Seiring dengan perkembangan lingkungan strategis yang mempengaruhi hubungan antara kebijakan politik keamanan dan kebijakan luar negeri, makin banyak negara yang menganut pandangan bahwa kebijakan politik keamanan merupakan bagian dari kebijakan luar negeri. Pandangan itu lahir antara lain karena dalam hubungan antar bangsa/diplomasi, kini bukan masanya lagi didominasi oleh aktor tunggal yaitu para diplomat Departemen Luar Negeri. Dengan semakin terintegrasinya dunia dalam segala bidang, termasuk bidang pertahanan, peran para aktor diplomasi non Departemen Luar Negeri jauh lebih menonjol dibandingkan dengan aktor dari Departemen Luar Negeri sendiri.
Dengan membandingkan praktek antara kebijakan politik keamanan (termasuk kebijakan pertahanan di dalamnya) dengan kebijakan luar negeri, banyak negara mempunyai kebijakan nasional yang menjadi acuan bagi keduanya. Kebijakan itu secara umum dikenal sebagai kebijakan keamanan nasional, yang menjadi acuan bagi semua instrumen kekuatan nasional untuk berinteraksi dengan pihak asing dalam rangka mengamankan kepentingan nasional.
Kebijakan keamanan nasional, baik secara tertulis maupun dalam prakteknya, mewadahi pentingnya penyelarasan dan sekaligus keterpaduan antara kebijakan pertahanan dan kebijakan luar negeri. Isu krusial dalam penyelarasan itu antara lain menyangkut isu keamanan apa saja yang perlu mendapat perhatian bersama dalam kurun waktu tertentu dan bagaimana pola hubungan antar aktor terkait. Soal hubungan antar aktor penting untuk digarisbawahi, karena terdapat perbedaan karakter antara aktor diplomat Departemen Luar Negeri dengan aktor militer yang melaksanakan diplomasi.

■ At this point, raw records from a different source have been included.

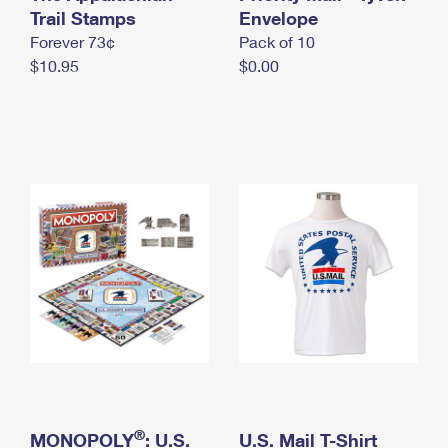
International Business Shipping
Trail Stamps
First-Class Mail International
Envelope
Money Orders
Forever 73¢
Pack of 10
Managing Business Mail
Filing an International Claim
Filing a Claim
$10.95
$0.00
USPS & Web Tools APIs
Requesting an International Refund
Requesting a Refund
Prices
®
MONOPOLY
: U.S.
U.S. Mail T-Shirt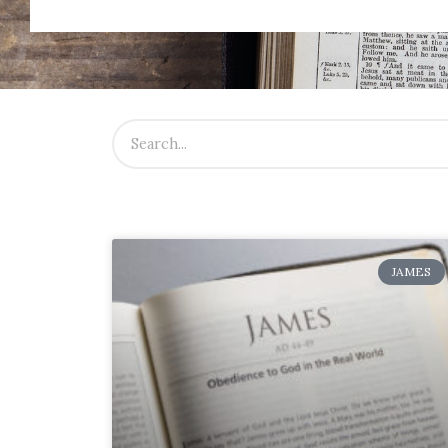
JAMES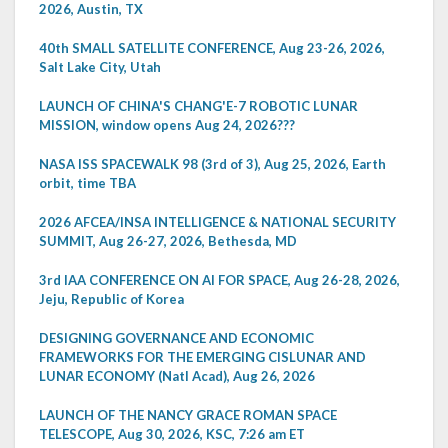
2026, Austin, TX
40th SMALL SATELLITE CONFERENCE, Aug 23-26, 2026,
Salt Lake City, Utah
LAUNCH OF CHINA'S CHANG'E-7 ROBOTIC LUNAR
MISSION, window opens Aug 24, 2026???
NASA ISS SPACEWALK 98 (3rd of 3), Aug 25, 2026, Earth
orbit, time TBA
2026 AFCEA/INSA INTELLIGENCE & NATIONAL SECURITY
SUMMIT, Aug 26-27, 2026, Bethesda, MD
3rd IAA CONFERENCE ON AI FOR SPACE, Aug 26-28, 2026,
Jeju, Republic of Korea
DESIGNING GOVERNANCE AND ECONOMIC
FRAMEWORKS FOR THE EMERGING CISLUNAR AND
LUNAR ECONOMY (Natl Acad), Aug 26, 2026
LAUNCH OF THE NANCY GRACE ROMAN SPACE
TELESCOPE, Aug 30, 2026, KSC, 7:26 am ET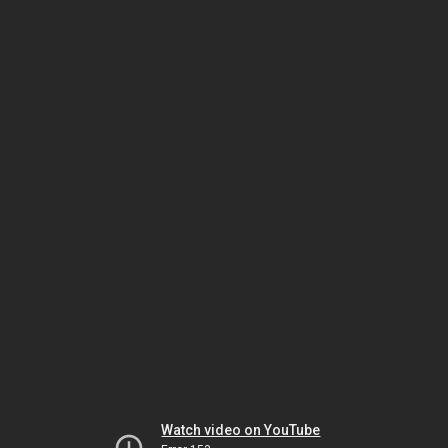
Watch video on YouTube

Sehingga terkadang sulit untuk menghindari kesan bahwa kedua kebijakan memiliki karakteristik yang berbeda. Kebijakan pertahanan identik dengan karakteristik yang senantiasa lekat dengan penggunaan kekuatan militer untuk menyelesaikan masalah, sementara kebijakan luar negeri identik dengan penggunaan cara-cara diplomatik untuk menyelesaikan masalah yang timbul dengan negara-negara lain.
Terkait dengan Angkatan Laut, peran Angkatan Laut dalam diplomasi sesungguhnya bukan hal baru. Memperhatikan sejarah dunia, sejak dahulu Angkatan Laut karena karakteristiknya merupakan aktor diplomasi, yang mana perannya lebih menonjol pada coercive diplomacy.[iii] Dalam perkembangan terkini, diplomasi Angkatan Laut makin meningkat perannya karena kebutuhan akan keamanan bersama pada domain maritim.
Seperti diketahui, pasca serangan 11 September 2001, isu keamanan maritim mendapat perhatian besar dari berbagai pihak, baik aktor negara maupun para pengguna laut lainnya. Meningkatnya ancaman terhadap keamanan maritim dipandang dapat mengancam stabilitas perdamaian dan keamanan dunia dan kawasan, sehingga mendorong banyak negara mengambil inisiatif bersama untuk menjamin keamanan maritim. Begitu pula dengan di kawasan Asia Pasifik yang didominasi oleh perairan.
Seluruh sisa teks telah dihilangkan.